### Problem
Apart from the pictures, reproduce the data below exactly as it stands.

### Dataset records
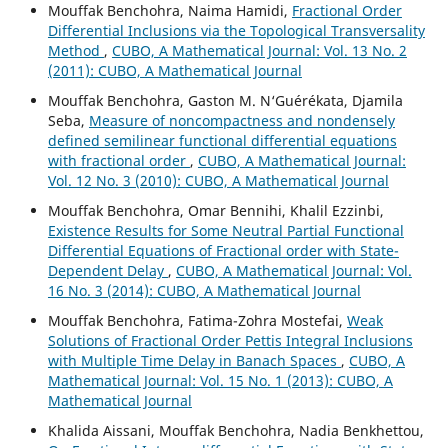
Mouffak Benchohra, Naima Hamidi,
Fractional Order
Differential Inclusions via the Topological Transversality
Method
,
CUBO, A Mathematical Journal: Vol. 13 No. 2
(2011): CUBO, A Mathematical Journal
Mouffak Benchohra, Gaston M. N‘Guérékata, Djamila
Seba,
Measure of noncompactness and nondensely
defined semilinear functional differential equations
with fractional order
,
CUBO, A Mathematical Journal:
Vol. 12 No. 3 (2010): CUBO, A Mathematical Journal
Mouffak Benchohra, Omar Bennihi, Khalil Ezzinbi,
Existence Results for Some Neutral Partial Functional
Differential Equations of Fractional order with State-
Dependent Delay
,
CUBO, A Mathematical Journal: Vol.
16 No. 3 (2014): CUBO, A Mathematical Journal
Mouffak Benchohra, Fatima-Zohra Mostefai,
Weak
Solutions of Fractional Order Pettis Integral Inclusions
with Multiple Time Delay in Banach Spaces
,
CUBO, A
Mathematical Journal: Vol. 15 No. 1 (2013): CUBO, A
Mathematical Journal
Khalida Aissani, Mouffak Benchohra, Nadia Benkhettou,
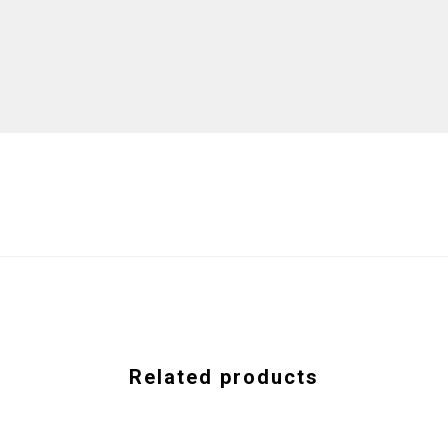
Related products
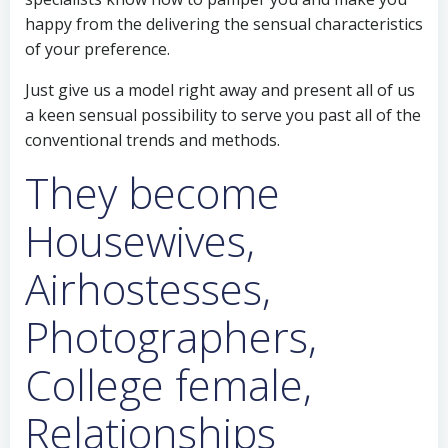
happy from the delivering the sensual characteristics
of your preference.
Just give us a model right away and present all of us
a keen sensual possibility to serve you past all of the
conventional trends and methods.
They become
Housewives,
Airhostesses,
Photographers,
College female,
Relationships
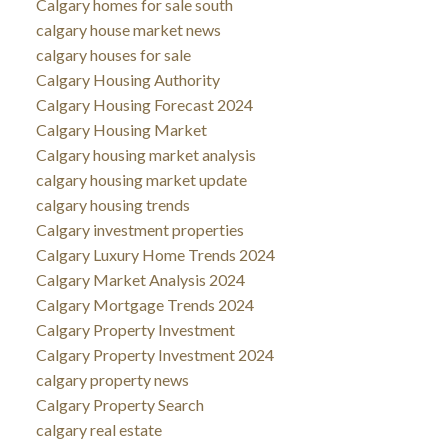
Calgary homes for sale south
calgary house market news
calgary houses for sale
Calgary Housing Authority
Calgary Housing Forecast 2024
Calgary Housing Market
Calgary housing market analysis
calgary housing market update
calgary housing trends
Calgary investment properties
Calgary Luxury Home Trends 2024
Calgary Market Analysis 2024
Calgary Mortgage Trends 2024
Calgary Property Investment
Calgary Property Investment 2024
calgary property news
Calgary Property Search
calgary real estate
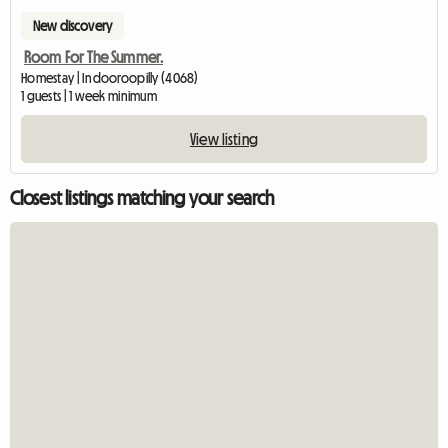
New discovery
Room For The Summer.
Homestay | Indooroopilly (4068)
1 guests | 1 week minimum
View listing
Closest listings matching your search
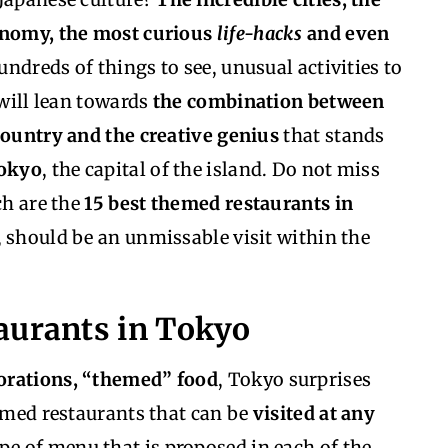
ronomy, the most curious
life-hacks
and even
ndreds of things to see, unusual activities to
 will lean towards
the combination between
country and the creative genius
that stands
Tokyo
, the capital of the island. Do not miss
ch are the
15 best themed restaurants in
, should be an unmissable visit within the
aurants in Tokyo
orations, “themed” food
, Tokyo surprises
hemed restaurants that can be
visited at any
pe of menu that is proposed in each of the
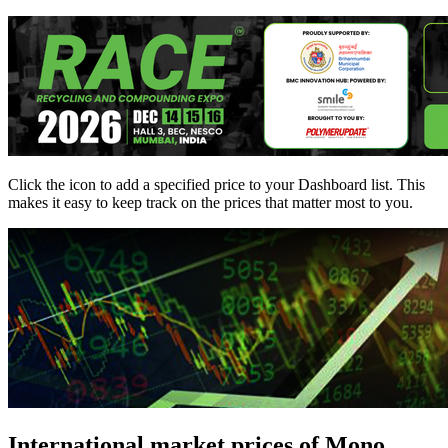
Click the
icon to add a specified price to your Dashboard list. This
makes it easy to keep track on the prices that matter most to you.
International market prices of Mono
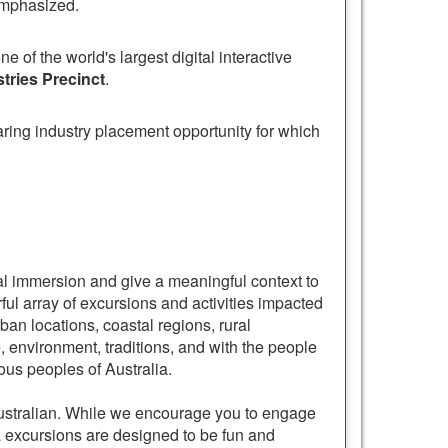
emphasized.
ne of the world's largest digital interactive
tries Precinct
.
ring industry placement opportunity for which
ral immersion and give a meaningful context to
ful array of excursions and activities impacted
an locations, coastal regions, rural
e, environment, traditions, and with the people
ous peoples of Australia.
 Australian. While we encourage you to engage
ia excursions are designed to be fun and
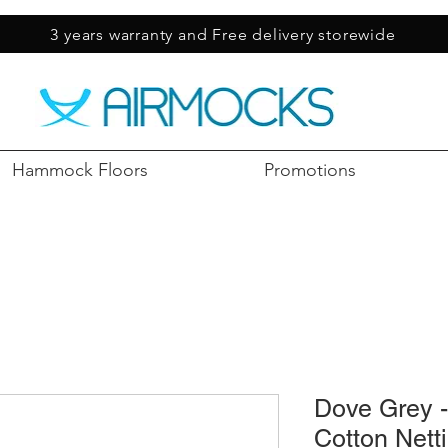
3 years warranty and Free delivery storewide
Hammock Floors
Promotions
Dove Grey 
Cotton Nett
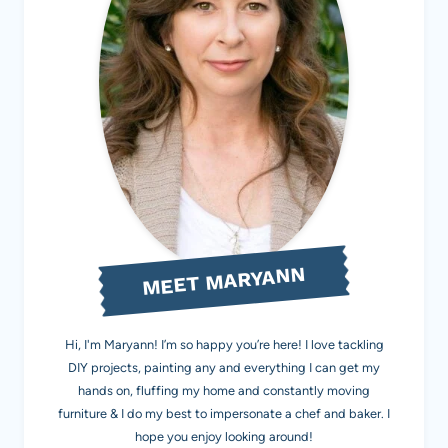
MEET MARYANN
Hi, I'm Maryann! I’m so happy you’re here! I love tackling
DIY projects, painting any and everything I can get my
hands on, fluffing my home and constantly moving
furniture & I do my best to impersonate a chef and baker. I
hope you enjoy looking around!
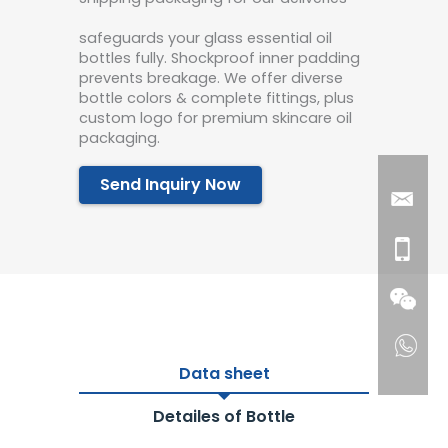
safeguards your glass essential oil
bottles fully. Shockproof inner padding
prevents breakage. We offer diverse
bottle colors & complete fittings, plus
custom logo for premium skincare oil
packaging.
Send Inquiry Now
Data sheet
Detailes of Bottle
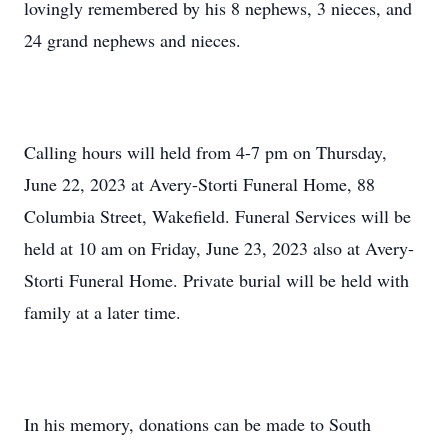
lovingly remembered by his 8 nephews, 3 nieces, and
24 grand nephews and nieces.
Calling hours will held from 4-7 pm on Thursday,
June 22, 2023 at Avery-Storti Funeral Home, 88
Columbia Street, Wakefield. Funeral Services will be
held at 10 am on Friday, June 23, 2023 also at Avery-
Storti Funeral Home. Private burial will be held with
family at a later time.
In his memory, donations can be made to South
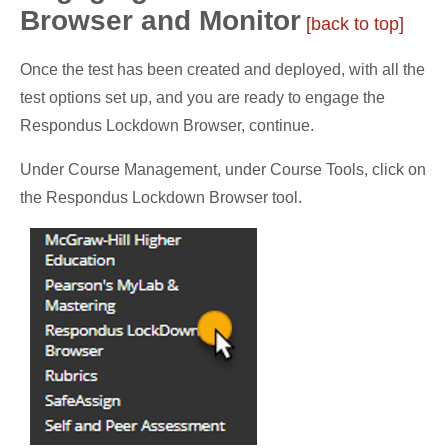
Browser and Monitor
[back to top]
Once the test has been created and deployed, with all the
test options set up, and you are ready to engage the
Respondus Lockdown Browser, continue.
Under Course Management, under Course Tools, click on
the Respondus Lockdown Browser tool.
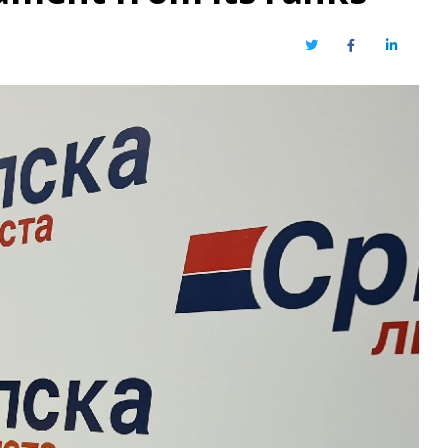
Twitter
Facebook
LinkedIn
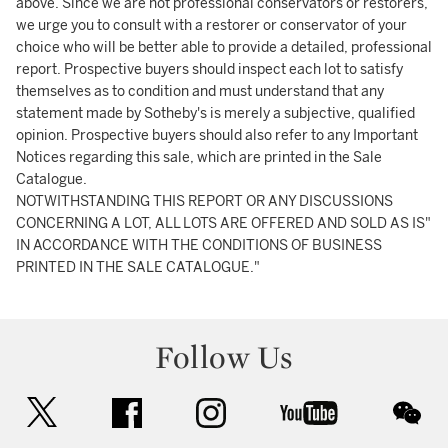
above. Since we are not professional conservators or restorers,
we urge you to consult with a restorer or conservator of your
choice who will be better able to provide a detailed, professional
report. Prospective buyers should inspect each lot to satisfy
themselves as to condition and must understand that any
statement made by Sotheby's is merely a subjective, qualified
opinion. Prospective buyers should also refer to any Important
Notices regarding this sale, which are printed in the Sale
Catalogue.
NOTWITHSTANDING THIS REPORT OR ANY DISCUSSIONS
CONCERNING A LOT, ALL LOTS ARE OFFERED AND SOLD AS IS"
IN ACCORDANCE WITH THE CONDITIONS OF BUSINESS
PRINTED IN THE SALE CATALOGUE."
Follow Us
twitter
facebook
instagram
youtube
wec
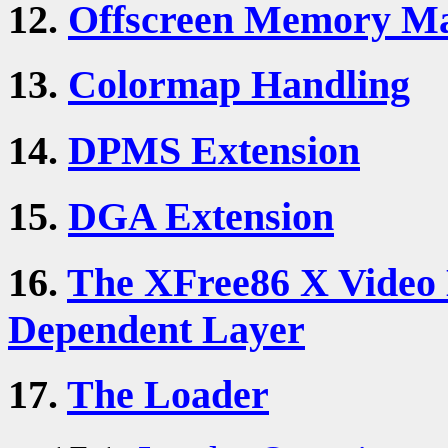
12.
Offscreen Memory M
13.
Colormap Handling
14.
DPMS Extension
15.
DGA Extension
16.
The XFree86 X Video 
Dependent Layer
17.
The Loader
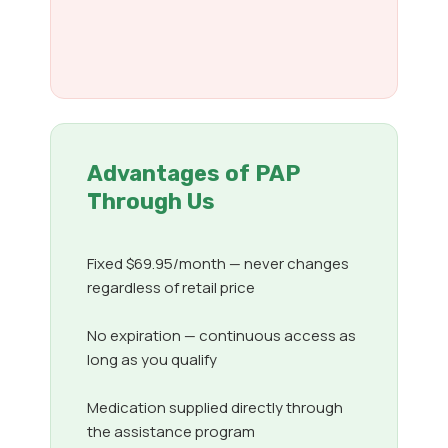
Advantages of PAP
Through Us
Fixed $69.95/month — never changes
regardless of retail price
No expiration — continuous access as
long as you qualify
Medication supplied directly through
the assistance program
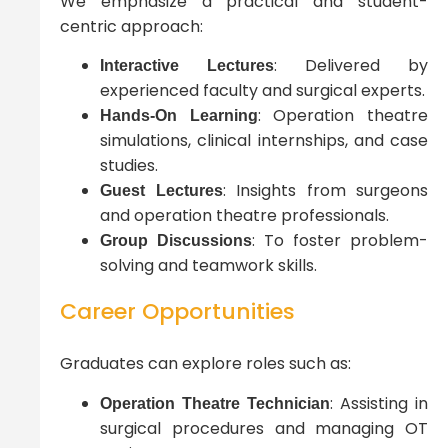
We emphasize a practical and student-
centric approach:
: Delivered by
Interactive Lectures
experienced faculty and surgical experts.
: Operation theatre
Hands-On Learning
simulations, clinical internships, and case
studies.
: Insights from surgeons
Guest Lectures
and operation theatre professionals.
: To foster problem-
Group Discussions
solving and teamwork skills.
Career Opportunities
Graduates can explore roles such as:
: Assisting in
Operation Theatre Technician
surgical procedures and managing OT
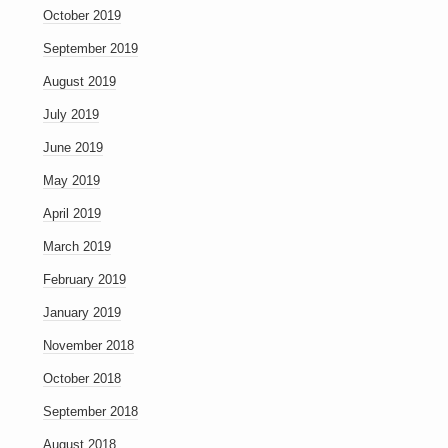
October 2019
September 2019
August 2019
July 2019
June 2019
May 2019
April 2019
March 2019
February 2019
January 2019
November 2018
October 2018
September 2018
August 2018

### Task output
Mouffak Benchohra, Naima Hamidi,
Fractional Order
Differential Inclusions via the Topological Transversality
Method
,
CUBO, A Mathematical Journal: Vol. 13 No. 2
(2011): CUBO, A Mathematical Journal
Mouffak Benchohra, Gaston M. N‘Guérékata, Djamila
Seba,
Measure of noncompactness and nondensely
defined semilinear functional differential equations
with fractional order
,
CUBO, A Mathematical Journal:
Vol. 12 No. 3 (2010): CUBO, A Mathematical Journal
Mouffak Benchohra, Omar Bennihi, Khalil Ezzinbi,
Existence Results for Some Neutral Partial Functional
Differential Equations of Fractional order with State-
Dependent Delay
,
CUBO, A Mathematical Journal: Vol.
16 No. 3 (2014): CUBO, A Mathematical Journal
Mouffak Benchohra, Fatima-Zohra Mostefai,
Weak
Solutions of Fractional Order Pettis Integral Inclusions
with Multiple Time Delay in Banach Spaces
,
CUBO, A
Mathematical Journal: Vol. 15 No. 1 (2013): CUBO, A
Mathematical Journal
Khalida Aissani, Mouffak Benchohra, Nadia Benkhettou,
Related products
happy from the delivering the sensual characteristics
of your preference.
Just give us a model right away and present all of us
a keen sensual possibility to serve you past all of the
conventional trends and methods.
They become
Housewives,
Airhostesses,
Photographers,
College female,
Relationships
Calgary homes for sale south
calgary house market news
calgary houses for sale
Calgary Housing Authority
Calgary Housing Forecast 2024
Calgary Housing Market
Calgary housing market analysis
calgary housing market update
calgary housing trends
Calgary investment properties
Calgary Luxury Home Trends 2024
Calgary Market Analysis 2024
Calgary Mortgage Trends 2024
Calgary Property Investment
Calgary Property Investment 2024
calgary property news
Calgary Property Search
calgary real estate
New discovery
Room For The Summer.
Homestay | Indooroopilly (4068)
1 guests | 1 week minimum
View listing
Closest listings matching your search
ronomy, the most curious
life-hacks
and even
ndreds of things to see, unusual activities to
 will lean towards
the combination between
country and the creative genius
that stands
Tokyo
, the capital of the island. Do not miss
ch are the
15 best themed restaurants in
, should be an unmissable visit within the
aurants in Tokyo
orations, “themed” food
, Tokyo surprises
hemed restaurants that can be
visited at any
pe of menu that is proposed in each of the
Click the
icon to add a specified price to your Dashboard list. This
makes it easy to keep track on the prices that matter most to you.
International market prices of Mono
emphasized.
ne of the world's largest digital interactive
tries Precinct
.
ring industry placement opportunity for which
ral immersion and give a meaningful context to
ful array of excursions and activities impacted
an locations, coastal regions, rural
e, environment, traditions, and with the people
ous peoples of Australia.
 Australian. While we encourage you to engage
ia excursions are designed to be fun and
3 years warranty and Free delivery storewide
Hammock Floors
Promotions
Dove Grey 
Cotton Nett
MEET MARYANN
Hi, I'm Maryann! I’m so happy you’re here! I love tackling
DIY projects, painting any and everything I can get my
hands on, fluffing my home and constantly moving
furniture & I do my best to impersonate a chef and baker. I
hope you enjoy looking around!
safeguards your glass essential oil
bottles fully. Shockproof inner padding
prevents breakage. We offer diverse
bottle colors & complete fittings, plus
custom logo for premium skincare oil
packaging.
Send Inquiry Now
Data sheet
Detailes of Bottle
lovingly remembered by his 8 nephews, 3 nieces, and
24 grand nephews and nieces.
Calling hours will held from 4-7 pm on Thursday,
June 22, 2023 at Avery-Storti Funeral Home, 88
Columbia Street, Wakefield. Funeral Services will be
held at 10 am on Friday, June 23, 2023 also at Avery-
Storti Funeral Home. Private burial will be held with
family at a later time.
In his memory, donations can be made to South
Browser and Monitor
[back to top]
Once the test has been created and deployed, with all the
test options set up, and you are ready to engage the
Respondus Lockdown Browser, continue.
Under Course Management, under Course Tools, click on
the Respondus Lockdown Browser tool.
Twitter
Facebook
LinkedIn
above. Since we are not professional conservators or restorers,
we urge you to consult with a restorer or conservator of your
choice who will be better able to provide a detailed, professional
report. Prospective buyers should inspect each lot to satisfy
themselves as to condition and must understand that any
statement made by Sotheby's is merely a subjective, qualified
opinion. Prospective buyers should also refer to any Important
Notices regarding this sale, which are printed in the Sale
Catalogue.
NOTWITHSTANDING THIS REPORT OR ANY DISCUSSIONS
CONCERNING A LOT, ALL LOTS ARE OFFERED AND SOLD AS IS"
IN ACCORDANCE WITH THE CONDITIONS OF BUSINESS
PRINTED IN THE SALE CATALOGUE."
Follow Us
twitter
facebook
instagram
youtube
wec
12.
Offscreen Memory M
13.
Colormap Handling
14.
DPMS Extension
15.
DGA Extension
16.
The XFree86 X Video 
Dependent Layer
17.
The Loader
Advantages of PAP
Through Us
Fixed $69.95/month — never changes
regardless of retail price
No expiration — continuous access as
long as you qualify
Medication supplied directly through
the assistance program
We emphasize a practical and student-
centric approach:
: Delivered by
Interactive Lectures
experienced faculty and surgical experts.
: Operation theatre
Hands-On Learning
simulations, clinical internships, and case
studies.
: Insights from surgeons
Guest Lectures
and operation theatre professionals.
: To foster problem-
Group Discussions
solving and teamwork skills.
Career Opportunities
Graduates can explore roles such as:
: Assisting in
Operation Theatre Technician
surgical procedures and managing OT
October 2019
September 2019
August 2019
July 2019
June 2019
May 2019
April 2019
March 2019
February 2019
January 2019
November 2018
October 2018
September 2018
August 2018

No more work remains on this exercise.